Really enjoying this sequence! For the purposes of relaxed adversarial training, I definitely want something closer to absolute myopia than just dynamic consistency. However, I think even absolute myopia is insufficient for the purposes of preventing deceptive alignment.[1] For example, as is mentioned in the post, an agent that manipulates the world via self-fulfilling prophecies could still be absolutely myopic. However, that’s not the only way in which I think an absolutely myopic agent could still be a problem. In particular, I think there’s an important distinction which I think about a lot when I think about myopia which I think is missing here regarding the nature of the agent’s objective function.
In particular, I think there’s a distinction between agents with objective functions over states of the world vs. their own subjective experience vs. their output.[2] For the sort of myopia that I want, I think you basically need the last thing; that is, you need an objective function which is just a function of the agent’s output that completely disregards the consequences of that output. Having an objective function over the state of the world bleeds into full agency too easily and having an objective function over your own subjective experience leads to the possibility of wanting to gather resources to run simulations of yourself to capture your own subjective experience. If your agent simply isn’t considering/thinking about how its output will affect the world at all, however, then I think you might be safe.[3]
I mentioned this to Abram earlier and he agrees with this, though I think it’s worth putting here as well.
Note that I don’t think that these possibilities are actually comprehensive; I just think that they’re some of the most salient ones.
Instead, I want it to just be thinking about making the best prediction it can. Note that this still leaves open the door for self-fulfilling prophecies, though if the selection of which self-fulfilling prophecy to go with is non-adversarial (i.e. there’s no deceptive alignment), then I don’t think I’m very concerned about that.

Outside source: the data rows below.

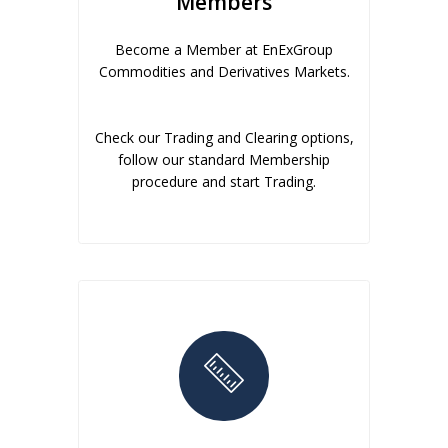
Members
Become a Member at EnExGroup
Commodities and Derivatives Markets.
Check our Trading and Clearing options,
follow our standard Membership
procedure and start Trading.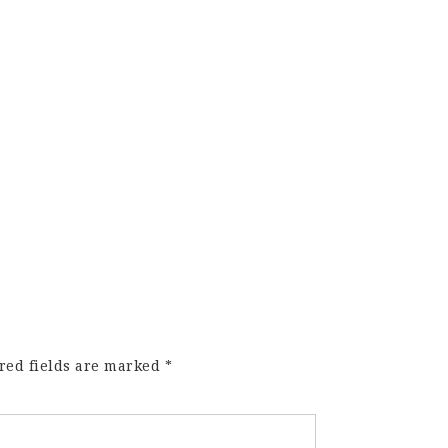
red fields are marked
*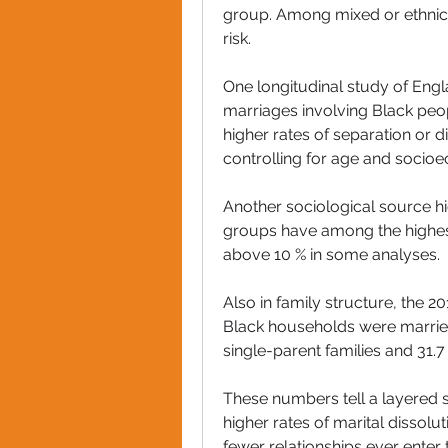
group. Among mixed or ethnic-
risk. 
One longitudinal study of Eng
marriages involving Black peo
higher rates of separation or 
controlling for age and socioe
Another sociological source hi
groups have among the highest
above 10 % in some analyses. 
Also in family structure, the 2
Black households were married 
single-parent families and 31
These numbers tell a layered st
higher rates of marital dissolu
fewer relationships ever enter 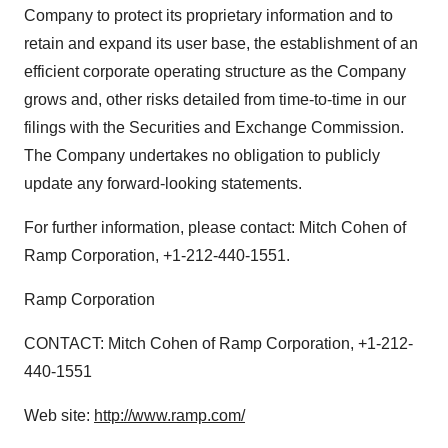
Company to protect its proprietary information and to
retain and expand its user base, the establishment of an
efficient corporate operating structure as the Company
grows and, other risks detailed from time-to-time in our
filings with the Securities and Exchange Commission.
The Company undertakes no obligation to publicly
update any forward-looking statements.
For further information, please contact: Mitch Cohen of
Ramp Corporation, +1-212-440-1551.
Ramp Corporation
CONTACT: Mitch Cohen of Ramp Corporation, +1-212-
440-1551
Web site:
http://www.ramp.com/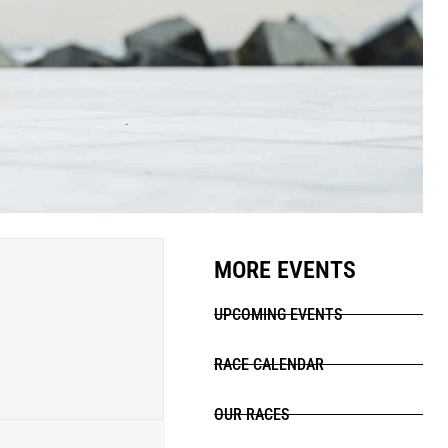
MORE EVENTS
UPCOMING EVENTS
RACE CALENDAR
OUR RACES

I like the way you are almost able to turn this into a ‘positive’ account (the way generalized objectives are a positive account of myopic goals, but speaking in terms of failure to make certain pareto improvements is not). However, I worry that any goal over stated can be converted to a goal over outputs which amounts to the same thing, by calculating the expected value of the action according to the old goal. Presumably you mean some sufficiently simple action-goal so as to exclude this.

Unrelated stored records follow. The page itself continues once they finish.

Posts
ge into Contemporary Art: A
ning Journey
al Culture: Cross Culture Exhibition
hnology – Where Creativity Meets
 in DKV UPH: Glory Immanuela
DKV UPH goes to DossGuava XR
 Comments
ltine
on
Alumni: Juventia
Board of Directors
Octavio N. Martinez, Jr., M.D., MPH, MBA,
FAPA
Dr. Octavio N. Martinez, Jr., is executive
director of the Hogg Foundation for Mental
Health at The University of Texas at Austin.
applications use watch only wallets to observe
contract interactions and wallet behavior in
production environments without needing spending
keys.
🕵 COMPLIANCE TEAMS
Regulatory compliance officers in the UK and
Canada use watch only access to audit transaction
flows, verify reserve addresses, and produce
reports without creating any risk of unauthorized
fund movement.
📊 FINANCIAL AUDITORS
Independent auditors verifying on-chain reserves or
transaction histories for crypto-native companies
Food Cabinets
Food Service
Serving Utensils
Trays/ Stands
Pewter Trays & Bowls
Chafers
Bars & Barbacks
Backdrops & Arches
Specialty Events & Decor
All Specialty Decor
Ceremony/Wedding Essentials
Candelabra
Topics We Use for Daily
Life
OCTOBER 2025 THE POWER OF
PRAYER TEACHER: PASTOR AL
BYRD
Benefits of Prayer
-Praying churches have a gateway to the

Yeah, I agree. I almost said “simple function of the output,” but I don’t actually think simplicity is the right metric here. It’s more like “a function of the output that doesn’t go through the consequences of said output.”
This line of thinking seems to me very important!

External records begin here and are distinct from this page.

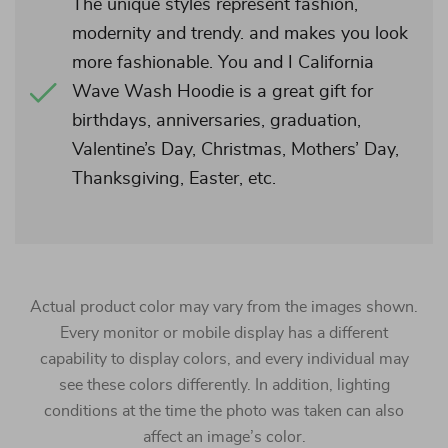
The unique styles represent fashion,
modernity and trendy. and makes you look
more fashionable. You and I California
Wave Wash Hoodie is a great gift for
birthdays, anniversaries, graduation,
Valentine’s Day, Christmas, Mothers’ Day,
Thanksgiving, Easter, etc.
Actual product color may vary from the images shown.
Every monitor or mobile display has a different
capability to display colors, and every individual may
see these colors differently. In addition, lighting
conditions at the time the photo was taken can also
affect an image’s color.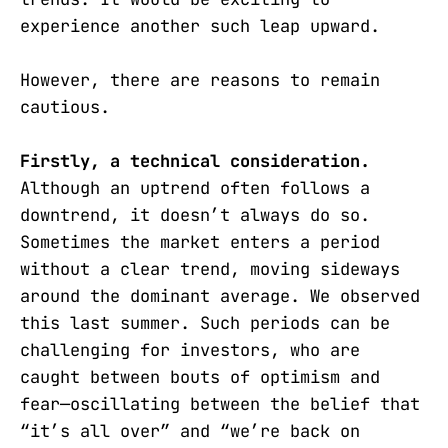
experience another such leap upward.
However, there are reasons to remain
cautious.
Firstly, a technical consideration.
Although an uptrend often follows a
downtrend, it doesn’t always do so.
Sometimes the market enters a period
without a clear trend, moving sideways
around the dominant average. We observed
this last summer. Such periods can be
challenging for investors, who are
caught between bouts of optimism and
fear—oscillating between the belief that
“it’s all over” and “we’re back on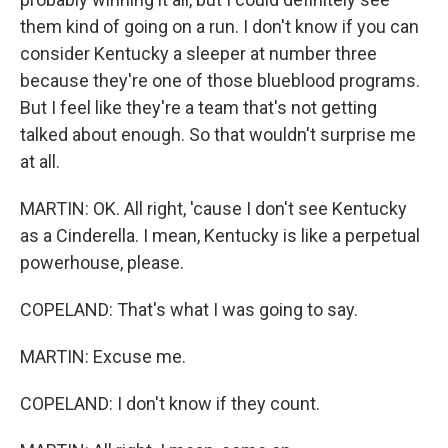
them kind of going on a run. I don't know if you can
consider Kentucky a sleeper at number three
because they're one of those blueblood programs.
But I feel like they're a team that's not getting
talked about enough. So that wouldn't surprise me
at all.
MARTIN: OK. All right, 'cause I don't see Kentucky
as a Cinderella. I mean, Kentucky is like a perpetual
powerhouse, please.
COPELAND: That's what I was going to say.
MARTIN: Excuse me.
COPELAND: I don't know if they count.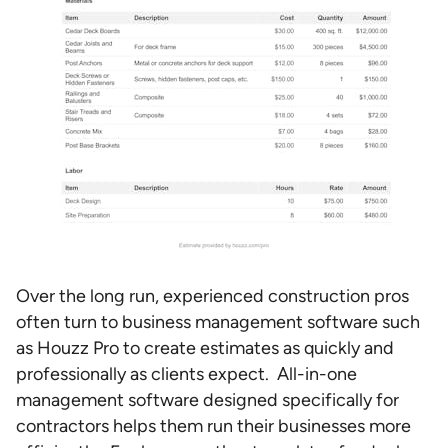
Over the long run, experienced construction pros
often turn to business management software such
as Houzz Pro to create estimates as quickly and
professionally as clients expect. All-in-one
management software designed specifically for
contractors helps them run their businesses more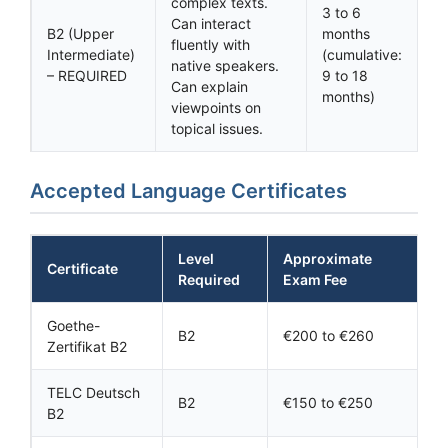
complex texts.
3 to 6
Can interact
B2 (Upper
months
fluently with
Intermediate)
(cumulative:
native speakers.
– REQUIRED
9 to 18
Can explain
months)
viewpoints on
topical issues.
Accepted Language Certificates
Level
Approximate
Certificate
Required
Exam Fee
Goethe-
B2
€200 to €260
Zertifikat B2
TELC Deutsch
B2
€150 to €250
B2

The following point might be obvious to Evan, but it’s probably not obvious to everyone: Objective functions over the agent’s output should probably not be interpreted as objective functions over the physical representation of the output (e.g. the configuration of atoms in certain RAM memory cells). That would just be a special case of objective functions over world states. Rather, we should probably be thinking about objective functions over the output as it is formally defined by the code of the agent (when interpreting “the code of the agent” as a mathematical object, like a Turing machine, and using a formal mapping from code to output).
Perhaps the following analogy can convey this idea: think about a human facing Newcomb’s problem. The person has the following instrumental goal: “be a person that does not take both boxes” (because that makes Omega put $1,000,000 in the first box). Now imagine that that was the person’s terminal goal rather than an instrumental goal. That person might be analogous to a program that “wants” to be a program that its (formally defined) output maximizes a given utility function.